The schema specifies a restrictive pattern for the input_id
property, one that only matches UUIDs, so we can't just prepend the UUID with a snapshot reference. IOW, this requires a change to the schema. The alternatives are
"inputs": [
{
"input_type": "sequence_file",
"input_id": "b4d87b98-4a6e-4fb5-a9bb-2067c87023f9:f0b30770-a65a-429a-b7e1-858a7637f700"
}
]
"inputs": [
{
"input_type": "sequence_file",
"input_id": "hca_dev_20201203___20210219:f0b30770-a65a-429a-b7e1-858a7637f700"
}
]
Pro: No change to the JSON structure, the only schema change required is to extend the pattern that restricts the property value Con: Hacky, needs special parsing rule (not pure JSON) Con: Legacy consumers will fail in less obvious ways (fail to find entity rather than fail to parse)
"inputs": [
{
"input_type": "sequence_file",
"input_id": "f0b30770-a65a-429a-b7e1-858a7637f700",
"snapshot_id": "b4d87b98-4a6e-4fb5-a9bb-2067c87023f9"
}
]
"inputs": [
{
"input_type": "sequence_file",
"input_id": "f0b30770-a65a-429a-b7e1-858a7637f700",
"snapshot_name": "hca_dev_20201203___20210219"
}
]
Pro: Clean, JSONy Pro: Simple schema (adding optional property) Cons: Old readers will fail in less obvious ways (fail to find entity, rather than failing to parse)
"inputs": [
{
"input_type": "sequence_file",
"input_id": {
"entity": "f0b30770-a65a-429a-b7e1-858a7637f700",
"snapshot": "b4d87b98-4a6e-4fb5-a9bb-2067c87023f9"
}
}
]
"inputs": [
{
"input_type": "sequence_file",
"input_id": {
"entity": "f0b30770-a65a-429a-b7e1-858a7637f700",
"snapshot": "hca_dev_20201203___20210219"
}
}
]
Pro: Clean
Pro: Old clients fail in obvious ways
Con: Complex schema (needs to support non-composite variant using oneOf
)
Contrary to what I mentioned in stand-up, absence of this feature will not cause CGMs (neither hacky nor organic) to disappear if they coexist with access controlled (meta)data in the same project.
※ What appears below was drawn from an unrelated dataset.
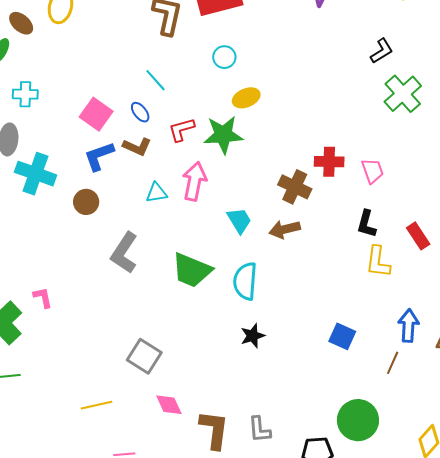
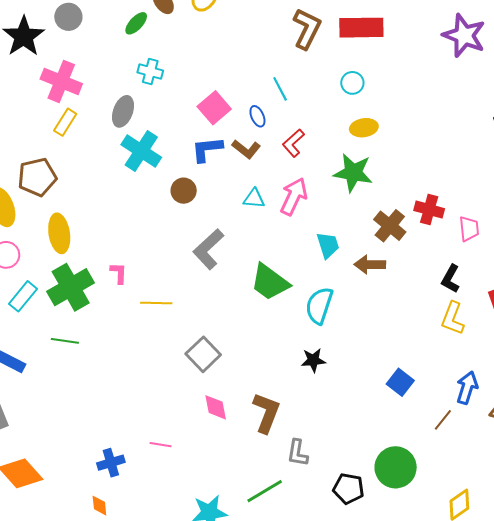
red L-shape: (181, 129) -> (293, 143), turned -40
green star: (223, 135) -> (353, 173), moved
yellow line: (97, 405) -> (156, 303), moved
brown L-shape: (214, 430) -> (266, 413), moved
We can put CGM subgraphs and access-controlled subgraphs in separate snapshots, even without this feature. This feature is only needed to index subgraphs with DCP/2-generated matrices, because only those involve stitching.
@theathorn
Discussed with Kathleen and supporting DCP/2-generated matrices in a mixed open/controlled-access project is not a requirement for the initial phase. If we have a project with DCP/2-generated matrices, we can start by making the whole project controlled access.
Just to confirm: Until we implement this feature, we are OK with preventing public access to DCP/2-generated matrices for access-controlled projects?
Correct. Unauthenticated users should be able to see the project description for an access-controlled project but would need to apply for (and be granted) access to see any other data in the project, including the DCP/2-generated matrices.
@hannes-ucsc "Recording an idea: have the importer or some other Monster component rewrite the entity references in links.json to include the snapshot name. That might be difficult because the table content would have to be rewritten before the snapshot is cut".
In
links.json
of analysis subgraphs, anyinput_id
referring tosequence_file
entities from input subgraphs must refer to the snapshot the input subgraph is part of. The pipeline adapter gets the snapshot reference from the hand-over manifest, an additional column implemented as part of #2625.Update: This is only needed if the analysis subgraph is in a different snapshot compared to its inputs. That will need to be the case if we want to make DCP/2-generated matrices for access-controlled projects publicly accessible.